A number of British banks and financial institutions have been given a deadline by the Financial Conduct Authority (FCA) to reveal whether they have conducted business with Mossack Fonseca, the law firm involved in the biggest data leak in history.
The firm, which is at the epicentre of the so-called Panama Papers leak, is understood to have been contacted by more than 500 banks across the world to set up some 15,600 offshore companies, which could have allowed clients to avoid taxes.
In its letter, which was addressed to approximately 20 firms, the financial watchdog urged banks and financial institutions to carry out internal investigations into the Panama Papers leaks and to report back by next week.
"Beyond April 15 we will require updates on any significant issues or relationships identified and a full response, detailing findings, when your investigation is concluded," the letter reads.
The FCA also reminded British lenders than any subsidiaries or branches not based in Britain remained subject to UK legislation in terms of monitoring their clients' accounts.
The regulator, whose letter was written on Tuesday (5 April) but made public by the Financial Times only on Thursday, added it was collaborating with a number of agencies to ensure no wrongdoing has taken place.

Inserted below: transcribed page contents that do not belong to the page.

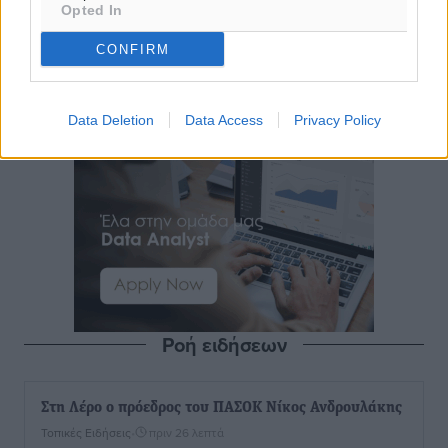
Opted In
CONFIRM
Data Deletion
Data Access
Privacy Policy
Ροή ειδήσεων
Στη Λέρο ο πρόεδρος του ΠΑΣΟΚ Νίκος Ανδρουλάκης
Τοπικές Ειδήσεις
•
πριν 26 λεπτά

"As part of our responsibility to ensure the integrity of the UK financial markets we require all authorised firms to have systems and controls in place to mitigate the risk that they might be used to commit financial crime," the statement said.

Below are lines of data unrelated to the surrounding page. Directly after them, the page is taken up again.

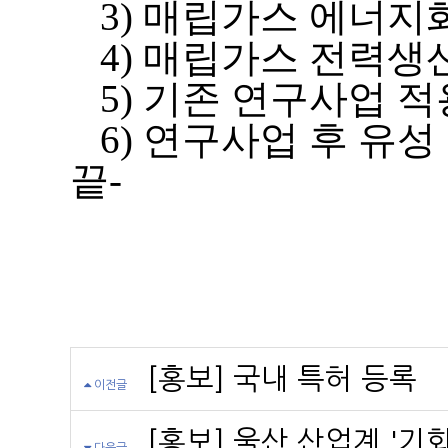
3) 매립가스 에너지
4) 매립가스 전력생
5) 기존 연구사업 
6) 연구사업 후 유성
끝-
[홍보] 국내 특허 등록
이전글
[홍보] 울산 산업계 '기회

"We have also today [Tuesday] published our annual Business Plan which identifies financial crime and anti-money laundering activity as one of our priorities for the year."
Earlier this week, HSBC and Royal Bank of Scotland-owned Coutts were alleged to be among the banks mentioned in the leaks. However, both lenders swiftly refused any accusations of wrongdoing and added they were working closely with the authorities to fight money laundering practices.
Mossack Fonseca director Ramon Fonseca has denied any wrongdoing. He said the firm had suffered a hack on its database and described the leak as "an international campaign against privacy", according to Reuters.